Saved data entries:

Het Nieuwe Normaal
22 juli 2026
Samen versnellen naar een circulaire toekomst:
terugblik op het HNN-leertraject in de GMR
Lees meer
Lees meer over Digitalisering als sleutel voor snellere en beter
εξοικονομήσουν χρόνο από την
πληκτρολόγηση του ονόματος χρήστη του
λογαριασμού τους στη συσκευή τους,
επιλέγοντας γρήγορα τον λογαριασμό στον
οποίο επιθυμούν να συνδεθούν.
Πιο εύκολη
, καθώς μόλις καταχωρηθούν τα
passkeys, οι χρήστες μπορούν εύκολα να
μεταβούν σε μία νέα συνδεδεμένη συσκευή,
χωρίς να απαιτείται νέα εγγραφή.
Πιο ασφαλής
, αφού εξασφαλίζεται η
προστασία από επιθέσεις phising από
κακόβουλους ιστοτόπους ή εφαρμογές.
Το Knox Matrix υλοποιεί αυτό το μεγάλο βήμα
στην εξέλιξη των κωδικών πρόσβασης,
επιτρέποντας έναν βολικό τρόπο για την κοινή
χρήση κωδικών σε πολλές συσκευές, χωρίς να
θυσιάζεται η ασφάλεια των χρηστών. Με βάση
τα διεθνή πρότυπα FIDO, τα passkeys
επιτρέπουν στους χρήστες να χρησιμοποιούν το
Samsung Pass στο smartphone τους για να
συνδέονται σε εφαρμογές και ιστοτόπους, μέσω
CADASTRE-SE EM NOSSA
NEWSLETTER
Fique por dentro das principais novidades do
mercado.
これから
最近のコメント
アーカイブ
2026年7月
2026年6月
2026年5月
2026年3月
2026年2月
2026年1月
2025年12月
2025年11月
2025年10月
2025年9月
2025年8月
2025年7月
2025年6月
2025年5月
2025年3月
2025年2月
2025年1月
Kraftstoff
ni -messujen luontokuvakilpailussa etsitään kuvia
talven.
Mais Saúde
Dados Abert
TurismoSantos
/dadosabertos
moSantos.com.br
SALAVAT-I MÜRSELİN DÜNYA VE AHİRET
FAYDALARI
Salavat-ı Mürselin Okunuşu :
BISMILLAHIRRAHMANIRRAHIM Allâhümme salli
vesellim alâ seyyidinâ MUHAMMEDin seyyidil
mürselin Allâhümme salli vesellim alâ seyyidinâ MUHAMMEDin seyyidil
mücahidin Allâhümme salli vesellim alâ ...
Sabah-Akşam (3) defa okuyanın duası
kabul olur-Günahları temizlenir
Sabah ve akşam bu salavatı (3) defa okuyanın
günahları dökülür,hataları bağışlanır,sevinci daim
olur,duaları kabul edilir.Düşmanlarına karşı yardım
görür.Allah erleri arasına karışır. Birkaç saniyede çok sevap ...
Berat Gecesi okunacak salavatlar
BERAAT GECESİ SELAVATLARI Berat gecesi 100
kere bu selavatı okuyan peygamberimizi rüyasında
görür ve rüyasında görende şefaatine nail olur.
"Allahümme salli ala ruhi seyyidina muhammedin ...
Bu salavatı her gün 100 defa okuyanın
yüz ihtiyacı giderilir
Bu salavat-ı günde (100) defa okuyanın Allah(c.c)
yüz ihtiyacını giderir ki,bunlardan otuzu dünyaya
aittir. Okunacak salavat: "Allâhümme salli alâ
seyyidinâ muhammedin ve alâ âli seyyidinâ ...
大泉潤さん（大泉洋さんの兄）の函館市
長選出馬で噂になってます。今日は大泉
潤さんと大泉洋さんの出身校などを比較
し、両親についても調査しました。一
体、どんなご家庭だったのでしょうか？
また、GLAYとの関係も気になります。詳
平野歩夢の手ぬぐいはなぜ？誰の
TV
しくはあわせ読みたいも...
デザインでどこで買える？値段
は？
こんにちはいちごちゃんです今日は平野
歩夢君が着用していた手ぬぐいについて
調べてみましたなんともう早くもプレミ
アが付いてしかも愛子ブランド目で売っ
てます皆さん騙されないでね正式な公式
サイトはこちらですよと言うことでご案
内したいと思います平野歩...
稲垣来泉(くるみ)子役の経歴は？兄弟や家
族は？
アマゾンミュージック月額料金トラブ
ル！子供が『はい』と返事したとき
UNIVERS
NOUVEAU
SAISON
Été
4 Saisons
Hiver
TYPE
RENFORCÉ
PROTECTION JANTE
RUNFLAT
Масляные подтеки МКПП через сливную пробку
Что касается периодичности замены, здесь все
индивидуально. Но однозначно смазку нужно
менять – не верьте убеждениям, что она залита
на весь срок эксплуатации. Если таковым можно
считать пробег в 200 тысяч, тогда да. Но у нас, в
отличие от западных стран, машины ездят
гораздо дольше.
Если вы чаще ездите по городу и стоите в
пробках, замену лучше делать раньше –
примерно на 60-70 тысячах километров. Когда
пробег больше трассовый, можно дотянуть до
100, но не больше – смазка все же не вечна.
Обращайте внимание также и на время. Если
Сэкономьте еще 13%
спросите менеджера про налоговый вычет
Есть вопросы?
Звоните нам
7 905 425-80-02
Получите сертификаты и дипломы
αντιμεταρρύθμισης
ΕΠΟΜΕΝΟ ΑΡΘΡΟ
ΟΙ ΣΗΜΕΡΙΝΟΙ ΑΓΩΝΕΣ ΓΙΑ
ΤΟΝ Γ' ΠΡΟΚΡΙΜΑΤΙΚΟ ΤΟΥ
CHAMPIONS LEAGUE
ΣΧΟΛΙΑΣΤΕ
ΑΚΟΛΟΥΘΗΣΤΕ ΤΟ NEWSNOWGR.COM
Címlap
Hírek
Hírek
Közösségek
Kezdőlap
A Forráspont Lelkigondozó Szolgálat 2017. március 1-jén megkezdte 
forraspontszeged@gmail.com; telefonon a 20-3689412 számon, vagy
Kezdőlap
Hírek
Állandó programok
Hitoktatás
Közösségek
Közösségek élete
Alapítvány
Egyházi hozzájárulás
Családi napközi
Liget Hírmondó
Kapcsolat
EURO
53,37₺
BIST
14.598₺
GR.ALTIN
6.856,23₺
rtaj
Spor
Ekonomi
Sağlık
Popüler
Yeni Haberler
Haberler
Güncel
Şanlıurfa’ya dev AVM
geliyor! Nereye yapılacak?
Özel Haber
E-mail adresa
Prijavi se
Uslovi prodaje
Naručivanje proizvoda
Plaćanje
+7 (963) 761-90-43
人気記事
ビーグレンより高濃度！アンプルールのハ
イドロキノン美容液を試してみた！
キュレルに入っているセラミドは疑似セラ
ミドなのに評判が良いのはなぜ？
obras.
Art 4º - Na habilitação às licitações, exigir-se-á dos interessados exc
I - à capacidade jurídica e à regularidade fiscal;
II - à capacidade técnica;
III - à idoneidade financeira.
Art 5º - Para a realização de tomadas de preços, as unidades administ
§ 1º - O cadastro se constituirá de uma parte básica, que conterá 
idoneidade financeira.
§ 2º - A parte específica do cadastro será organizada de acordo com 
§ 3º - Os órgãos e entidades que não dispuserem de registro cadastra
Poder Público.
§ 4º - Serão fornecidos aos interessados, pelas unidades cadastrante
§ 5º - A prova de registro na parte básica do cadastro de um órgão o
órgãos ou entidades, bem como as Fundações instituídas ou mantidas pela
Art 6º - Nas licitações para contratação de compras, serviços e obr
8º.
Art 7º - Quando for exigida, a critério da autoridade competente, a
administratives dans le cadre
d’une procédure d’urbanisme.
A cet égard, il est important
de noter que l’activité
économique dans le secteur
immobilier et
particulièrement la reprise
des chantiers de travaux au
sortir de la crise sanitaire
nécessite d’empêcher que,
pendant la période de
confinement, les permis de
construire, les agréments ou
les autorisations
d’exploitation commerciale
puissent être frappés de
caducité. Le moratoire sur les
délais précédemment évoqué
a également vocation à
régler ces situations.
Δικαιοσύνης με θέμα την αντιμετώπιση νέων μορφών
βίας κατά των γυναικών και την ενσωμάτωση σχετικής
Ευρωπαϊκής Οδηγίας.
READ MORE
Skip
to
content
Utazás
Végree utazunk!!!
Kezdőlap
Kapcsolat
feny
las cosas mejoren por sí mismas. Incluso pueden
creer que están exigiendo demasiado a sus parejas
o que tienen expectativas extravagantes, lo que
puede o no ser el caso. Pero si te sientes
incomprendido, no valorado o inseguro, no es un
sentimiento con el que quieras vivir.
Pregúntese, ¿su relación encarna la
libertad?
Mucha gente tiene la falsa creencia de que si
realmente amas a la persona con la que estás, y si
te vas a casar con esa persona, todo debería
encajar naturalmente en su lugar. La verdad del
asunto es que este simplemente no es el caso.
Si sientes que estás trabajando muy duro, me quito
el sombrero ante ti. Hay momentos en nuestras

- Work instruction -
Copy every line in the records above that contains the word "defa".

- Exercise answer -
Sabah-Akşam (3) defa okuyanın duası
Sabah ve akşam bu salavatı (3) defa okuyanın
Bu salavatı her gün 100 defa okuyanın
Bu salavat-ı günde (100) defa okuyanın Allah(c.c)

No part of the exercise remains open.